§ WHAT THE TASK ASKS
So that the copy stays text only, transcribe the data below exactly and exclude the images.

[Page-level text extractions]
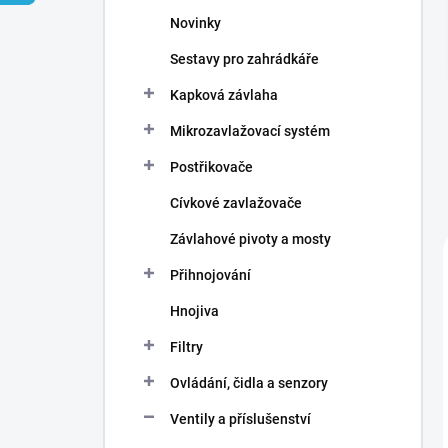
n
Novinky
í
p
Sestavy pro zahrádkáře
a
n
Kapková závlaha
e
Mikrozavlažovací systém
l
Postřikovače
Cívkové zavlažovače
Závlahové pivoty a mosty
Přihnojování
Hnojiva
Filtry
Ovládání, čidla a senzory
Ventily a příslušenství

§ RESULT FOR THIS EXERCISE
n
Novinky
í
p
Sestavy pro zahrádkáře
a
n
Kapková závlaha
e
Mikrozavlažovací systém
l
Postřikovače
Cívkové zavlažovače
Závlahové pivoty a mosty
Přihnojování
Hnojiva
Filtry
Ovládání, čidla a senzory
Ventily a příslušenství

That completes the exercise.